Macron ile Merkel, yeni bir Alman-Fransız işbirliği antlaşması imzaladılar. İmza töreni için seçilen Aix-La Chapelle’de 1668’de Fransa’nın İspanya’da işgal ettiği bazı yerleri terk ettiği bir anlaşma imzalanmıştı., Fransa, Bavyera, İspanya ve Prusya ittifakı ile Avusturya, Hollanda ve İngiltere arasında yaşanan Avusturya Veraset Savaşı sonrasında 1748’de imzalanan anlaşma da aynı yerde yapıldı. Fransa, bu anlaşmanın en fazla kaybedeniydi ve Prusya’nın güçlenmesine neden olmuştu.
Macron’un Merkel’le yaptığı anlaşma Fransa’da tabir yerindeyse, kıyametin kopmasına neden oldu.
Macron, Eysée antlaşmasının 56. yılında tarafların zaten çok yakın olan ilişkilerinin derinleştirilmesi sağlanıyor dedi. Elysée anlaşması, De Gaulle ile Adenauer gibi büyük vizyon sahibi iki liderin ülkeleri arasında işbirliği ve dostluk kurdukları bir anlaşma.

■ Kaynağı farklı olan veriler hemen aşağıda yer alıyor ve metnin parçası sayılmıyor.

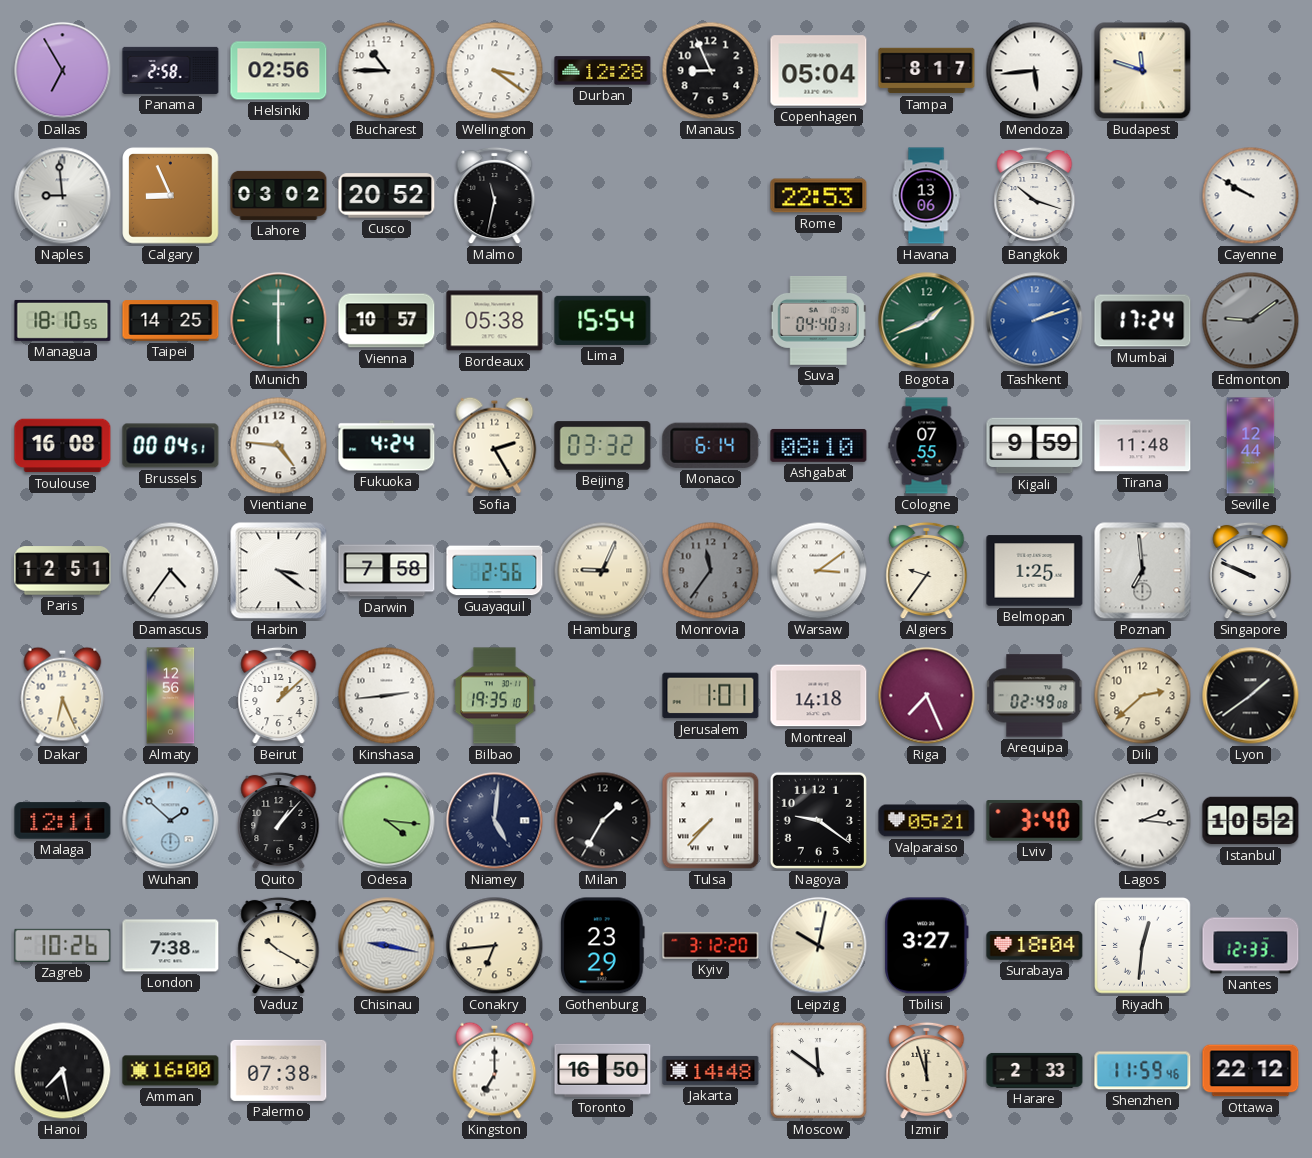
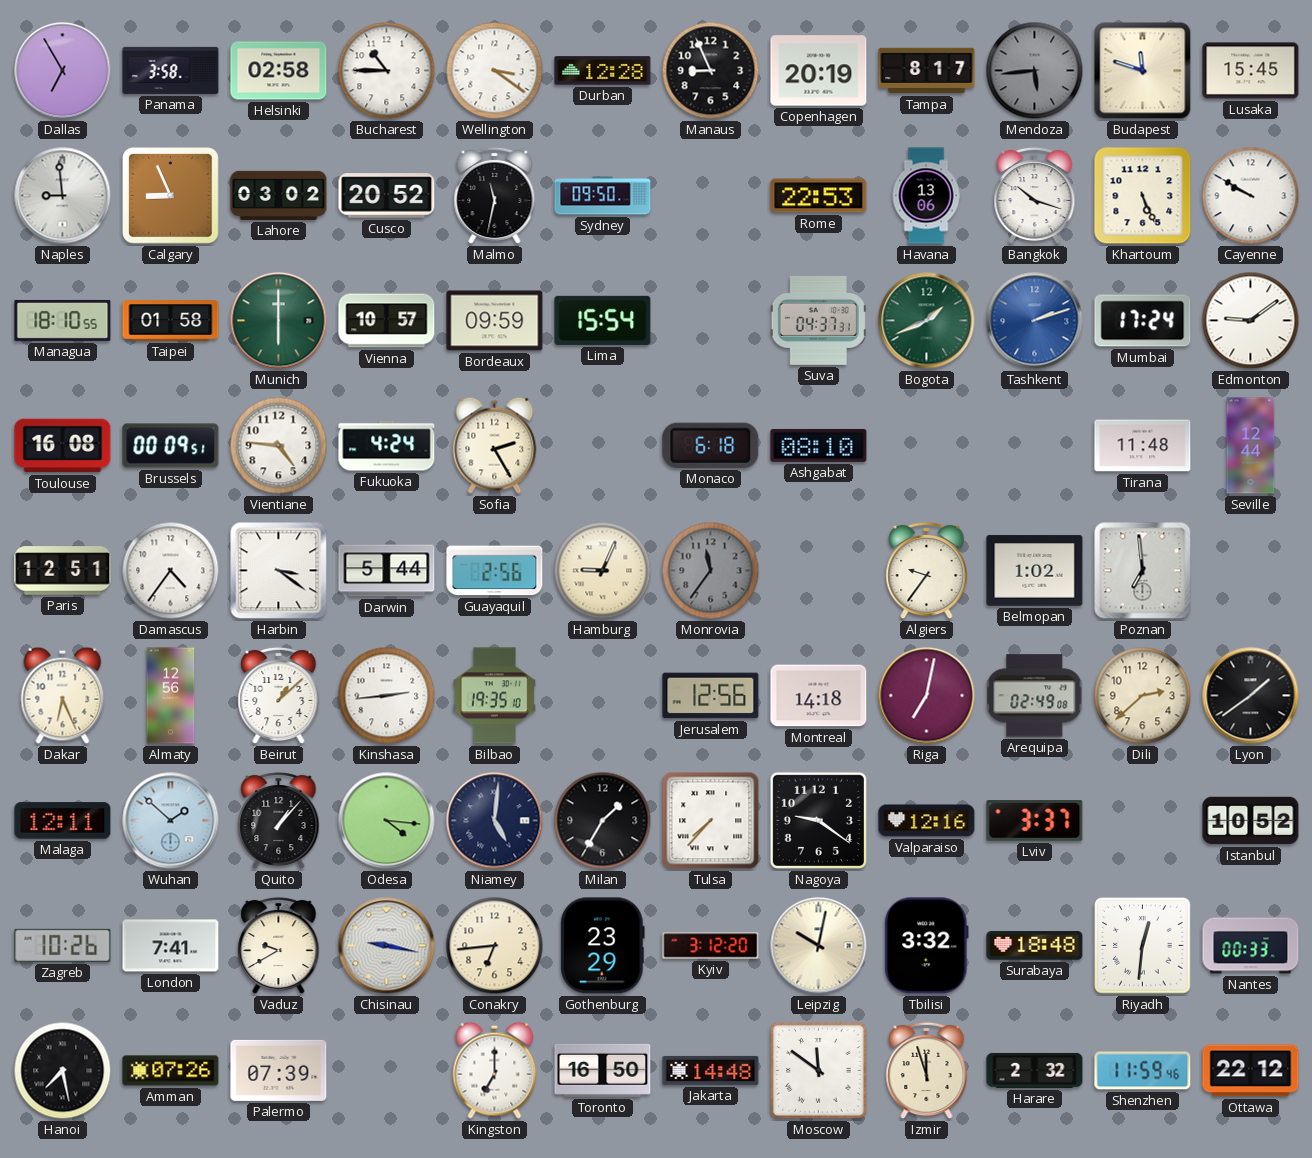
Panama: 2:58 -> 3:58
Helsinki: 02:56 -> 02:58
Copenhagen: 05:04 -> 20:19
Mendoza dial: white -> grey
Lusaka: none -> 15:45
Sydney: none -> 09:50
Khartoum: none -> 5:26
Taipei: 14:25 -> 01:58
Bordeaux: 05:38 -> 09:59
Suva: 04:40 -> 04:37
Edmonton dial: grey -> white
Brussels: 00:04 -> 00:09
Beijing: 03:32 -> none
Monaco: 6:14 -> 6:18
Cologne: 07:55 -> none
Kigali: 9:59 -> none
Darwin: 7:58 -> 5:44
Warsaw: 3:09 -> none
Belmopan: 1:25 -> 1:02
Singapore: 9:49 -> none
Jerusalem: 1:01 -> 12:56
Riga: 7:26 -> 7:02
Valparaiso: 05:21 -> 12:16
Lviv: 3:40 -> 3:37
Lagos: 2:16 -> none
London: 7:38 -> 7:41
Vaduz: 10:20 -> 9:40
Tbilisi: 3:27 -> 3:32
Surabaya: 18:04 -> 18:48
Nantes: 12:33 -> 00:33
Amman: 16:00 -> 07:26
Palermo: 07:38 -> 07:39
Harare: 2:33 -> 2:32
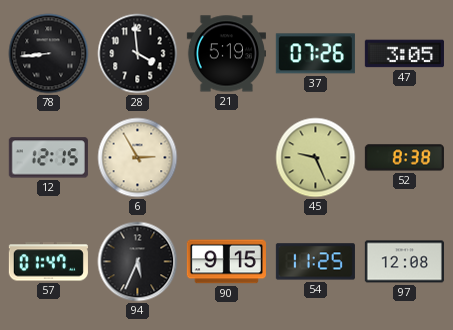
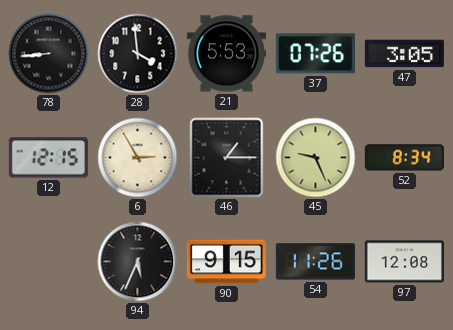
21: 5:19 -> 5:53
46: none -> 1:15
52: 8:38 -> 8:34
57: 01:47 -> none
54: 11:25 -> 11:26
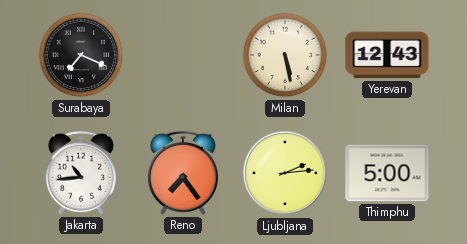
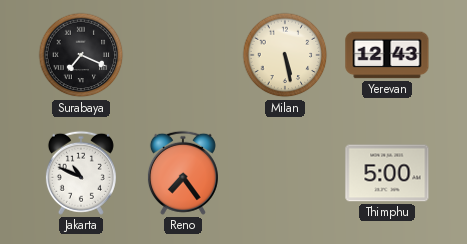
Jakarta: 10:44 -> 10:49
Ljubljana: 2:14 -> none
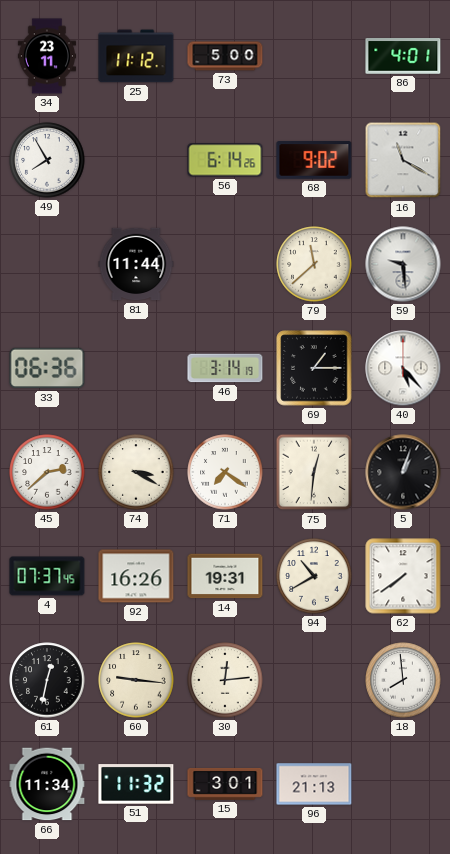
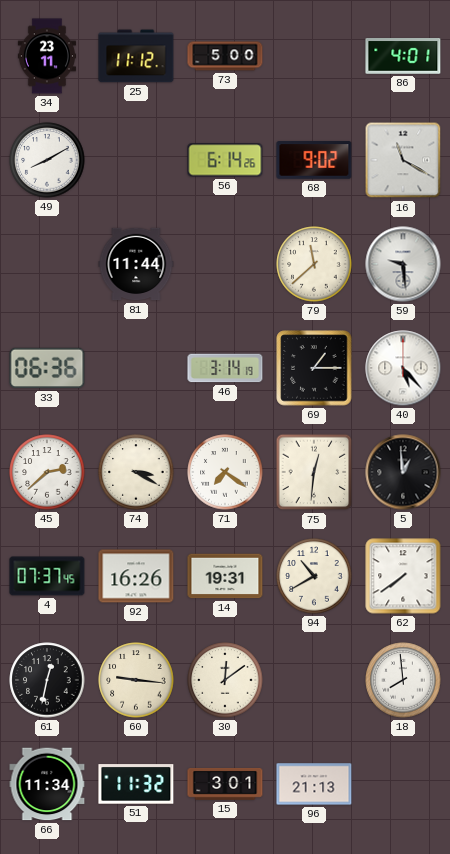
49: 7:55 -> 8:10
5: 1:03 -> 12:59
30: 12:14 -> 12:09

Macron kendisini De Gaulle yerine koymuş mudur bilinmez; ancak Elysée anlaşmasının Alman-Fransız dostluğuna işaret ettiği kadar İngiltere’yi Avrupa dışında tutma ve ABD karşıtı pozisyon alan bir Avrupa kurma fikrine dayandığı hatırlatılmalı.
Avrupa içinde sert çekirdek
ABD’de Trump gibi Avrupa’ya son derece mesafeli yaklaşan bir iktidar varken ve İngiltere de AB’den çıkarken Macron’la Merkel kendileri için bir fırsat çıktığını düşünmüş olmalılar.
Anlaşmaya göre, Fransa ve Almanya, birbirlerinin kabine toplantılarına katılabilecek, Alsace bölgesinin resmi iki dili olacak ve burası iki devletin sınır aşan tüm faaliyetleri kapsamında ortaklaşa yönetilecek.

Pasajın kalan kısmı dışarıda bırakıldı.